= WHAT TO PRODUCE =
Please restate, word for word, the lines below that begin at the one with "digital et événementiel" and end at the one with "communication digitale africaine.". Leave out all other lines.

-- Opening Marker --

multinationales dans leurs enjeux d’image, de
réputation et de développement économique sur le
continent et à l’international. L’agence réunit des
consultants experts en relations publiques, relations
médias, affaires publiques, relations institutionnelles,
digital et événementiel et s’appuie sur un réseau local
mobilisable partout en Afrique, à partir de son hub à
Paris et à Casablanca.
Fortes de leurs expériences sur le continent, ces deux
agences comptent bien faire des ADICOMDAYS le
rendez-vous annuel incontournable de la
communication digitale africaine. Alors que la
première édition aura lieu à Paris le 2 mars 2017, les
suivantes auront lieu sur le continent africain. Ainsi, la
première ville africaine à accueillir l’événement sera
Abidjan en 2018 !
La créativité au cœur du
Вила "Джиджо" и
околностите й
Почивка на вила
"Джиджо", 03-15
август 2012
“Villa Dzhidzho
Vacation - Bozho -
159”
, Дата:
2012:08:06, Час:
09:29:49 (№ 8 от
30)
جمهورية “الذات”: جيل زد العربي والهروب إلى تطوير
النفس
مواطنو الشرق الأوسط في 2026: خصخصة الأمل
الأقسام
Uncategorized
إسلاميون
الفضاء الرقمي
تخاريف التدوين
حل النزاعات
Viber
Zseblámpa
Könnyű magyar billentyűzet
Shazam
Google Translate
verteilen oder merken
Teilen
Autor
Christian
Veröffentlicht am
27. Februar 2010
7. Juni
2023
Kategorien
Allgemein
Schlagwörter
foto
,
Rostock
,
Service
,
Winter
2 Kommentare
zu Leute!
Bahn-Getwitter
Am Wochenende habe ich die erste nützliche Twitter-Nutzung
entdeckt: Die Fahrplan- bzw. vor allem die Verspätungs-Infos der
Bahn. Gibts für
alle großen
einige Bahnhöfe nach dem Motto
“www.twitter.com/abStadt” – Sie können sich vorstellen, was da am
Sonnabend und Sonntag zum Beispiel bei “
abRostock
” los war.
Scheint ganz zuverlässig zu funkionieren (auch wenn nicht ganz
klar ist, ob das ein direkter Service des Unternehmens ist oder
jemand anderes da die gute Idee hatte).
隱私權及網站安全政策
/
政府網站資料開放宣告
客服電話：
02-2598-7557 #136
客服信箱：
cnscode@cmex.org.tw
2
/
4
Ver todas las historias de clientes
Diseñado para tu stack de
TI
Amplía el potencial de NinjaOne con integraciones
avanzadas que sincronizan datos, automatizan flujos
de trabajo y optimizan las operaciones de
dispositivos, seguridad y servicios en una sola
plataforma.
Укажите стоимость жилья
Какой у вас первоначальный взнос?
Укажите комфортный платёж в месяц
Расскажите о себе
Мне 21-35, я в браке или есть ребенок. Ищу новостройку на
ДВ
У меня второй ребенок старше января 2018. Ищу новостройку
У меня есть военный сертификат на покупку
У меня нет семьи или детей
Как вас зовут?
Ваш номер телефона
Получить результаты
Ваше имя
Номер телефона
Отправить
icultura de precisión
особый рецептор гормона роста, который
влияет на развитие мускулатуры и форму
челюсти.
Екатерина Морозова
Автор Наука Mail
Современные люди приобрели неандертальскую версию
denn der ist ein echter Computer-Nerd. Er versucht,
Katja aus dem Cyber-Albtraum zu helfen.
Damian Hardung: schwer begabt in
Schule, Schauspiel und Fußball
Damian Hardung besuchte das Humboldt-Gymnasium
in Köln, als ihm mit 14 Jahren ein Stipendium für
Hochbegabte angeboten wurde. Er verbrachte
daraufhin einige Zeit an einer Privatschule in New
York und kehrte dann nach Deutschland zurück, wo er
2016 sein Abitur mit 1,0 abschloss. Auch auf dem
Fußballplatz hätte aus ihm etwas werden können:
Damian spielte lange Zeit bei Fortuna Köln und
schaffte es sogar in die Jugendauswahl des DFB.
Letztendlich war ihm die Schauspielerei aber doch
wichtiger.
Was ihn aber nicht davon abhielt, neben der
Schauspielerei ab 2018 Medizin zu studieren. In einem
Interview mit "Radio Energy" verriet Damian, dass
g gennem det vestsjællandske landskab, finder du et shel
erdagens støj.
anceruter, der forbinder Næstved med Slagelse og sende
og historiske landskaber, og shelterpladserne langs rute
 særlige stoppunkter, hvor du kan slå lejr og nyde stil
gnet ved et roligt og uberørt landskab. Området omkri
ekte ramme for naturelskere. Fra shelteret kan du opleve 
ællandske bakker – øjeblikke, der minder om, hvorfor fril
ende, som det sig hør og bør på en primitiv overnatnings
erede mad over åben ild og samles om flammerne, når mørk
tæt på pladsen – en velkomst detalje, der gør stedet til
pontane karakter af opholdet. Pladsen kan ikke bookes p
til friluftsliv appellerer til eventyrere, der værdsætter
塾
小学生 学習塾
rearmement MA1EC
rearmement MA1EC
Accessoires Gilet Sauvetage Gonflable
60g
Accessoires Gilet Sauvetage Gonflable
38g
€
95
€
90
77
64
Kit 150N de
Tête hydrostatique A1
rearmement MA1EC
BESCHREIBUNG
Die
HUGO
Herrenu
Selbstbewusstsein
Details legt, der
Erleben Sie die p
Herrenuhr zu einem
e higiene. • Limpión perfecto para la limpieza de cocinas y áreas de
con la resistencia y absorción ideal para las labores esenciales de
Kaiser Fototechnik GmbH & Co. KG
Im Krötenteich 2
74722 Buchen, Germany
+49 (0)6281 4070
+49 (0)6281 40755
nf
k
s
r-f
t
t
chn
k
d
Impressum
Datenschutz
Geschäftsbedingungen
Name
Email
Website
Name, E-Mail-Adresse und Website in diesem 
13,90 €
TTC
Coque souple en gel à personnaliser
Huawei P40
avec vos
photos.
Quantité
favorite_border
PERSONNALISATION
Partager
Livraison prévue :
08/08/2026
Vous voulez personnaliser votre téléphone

-- Closing Marker --

= EXPECTED OUTPUT =
digital et événementiel et s’appuie sur un réseau local
mobilisable partout en Afrique, à partir de son hub à
Paris et à Casablanca.
Fortes de leurs expériences sur le continent, ces deux
agences comptent bien faire des ADICOMDAYS le
rendez-vous annuel incontournable de la
communication digitale africaine. Alors que la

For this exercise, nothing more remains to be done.